One of the speediest and easiest methods to deprive this Gold of its fulminating quality, is to grind in a mortar twice as much flowers of Sulphur as you have Gold to reduce, mixing your fulminating Gold therewith by little and little, as you grind them together; then to put the mixture into a crucible, and heat it just enough to melt the Sulphur. Part of the Sulphur will be dissipated in vapours, and the rest will burn away. When it is quite consumed, increase the fire so as to make the crucible red-hot. When you perceive no more smell of Sulphur, pour on the Gold a little Borax, previously melted in another crucible with a Fixed Alkali, as calcined Wine-lees, or Nitre fixed with Tartar; and then raise the fire sufficiently to make the whole flow. After the fusion is completed, you will find a button of Gold at the bottom of the crucible under the Salts.

Fulminating Gold may also be reduced by pouring on it a sufficient quantity of Fixed Alkali reduced to a liquor, or of oil of Vitriol, evaporating all the moisture, and gradually throwing what remains, mixed up with some pinguinous matter, into a crucible kept red-hot in a furnace. The reason why these substances deprive the Gold of its fulminating quality, depends on the causes that produce the fulmination.

Gold may also be separated from aqua regis, and precipitated by the means of several metallic substances that have a greater affinity, either with aqua regis, or with one of the two Acids that compose it. Mercury is one of the fittest for this purpose. On dropping a solution of Mercury in the Nitrous Acid by little and little into a solution of Gold, the mixture becomes turbid, and a precipitate is formed. Continue dropping in more of the solution of Mercury till no more precipitate falls; then let the liquor stand to settle, and at the bottom of it you will find a sediment, which is the precipitated Gold: pour off the liquor by inclination, and wash the precipitate with fair water.

Mercury hath a greater affinity with the Marine than with the Nitrous Acid. The affinity which Mercury hath with the Marine Acid is also greater than that of Gold with the Marine Acid; for unless this Acid be associated either with the Nitrous Acid, or at least with a certain proportion of Phlogiston, it will not dissolve Gold.
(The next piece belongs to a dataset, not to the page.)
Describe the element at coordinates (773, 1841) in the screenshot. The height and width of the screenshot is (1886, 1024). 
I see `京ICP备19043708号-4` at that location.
Hence it comes, that when a solution of Mercury in the Nitrous Acid is dropped into a solution of Gold in aqua regis, the Mercury unites with the Acid of Sea-salt, which is an ingredient in the aqua regis: but the Marine Acid cannot on this occasion join the Mercury, without deserting the Gold and the Nitrous Acid with which it was united; and then the Gold, which cannot be kept in solution by the Nitrous Acid alone, is forced to quit its solvent and precipitate. The liquor, therefore, that now floats over the Gold thus precipitated, must contain Mercury united with the Acid of Sea-salt: and in fact it yields a true Corrosive Sublimate, which is known to be a combination of Mercury with the Marine Acid.

Mercury dissolved in Spirit of Nitre is employed to procure the precipitation we are speaking of; because metallic substances, when so comminuted by an Acid, are much fitter for such experiments than when they are in a concrete form.

Gold precipitated in this manner by a metallic substance doth not fulminate.

PROCESS III.

To dissolve Gold by Liver of Sulphur.

Mix together equal parts of common Brimstone, and a very strong Fixed Alkali; for instance, Nitre fixed by Charcoal. Put them in a crucible, and melt the mixture, stirring it from time to time with a small rod. There is no occasion to make the fire very brisk; because the Sulphur facilitates the fusion of the Fixed Alkali. Some sulphureous vapours will rise from the crucible; the two substances will mix intimately together, and form a reddish compound. Then throw into the crucible some little pieces of Gold beat into thin plates, so that the whole do not exceed in weight one third part of the Liver of Sulphur: raise the fire a little. As soon as the Liver of Sulphur is perfectly melted, it will begin to dissolve the Gold with ebullition; and will even emit some flashes of fire. In the space of a few minutes the Gold will be entirely dissolved, especially if it was cut and flatted into small thin leaves.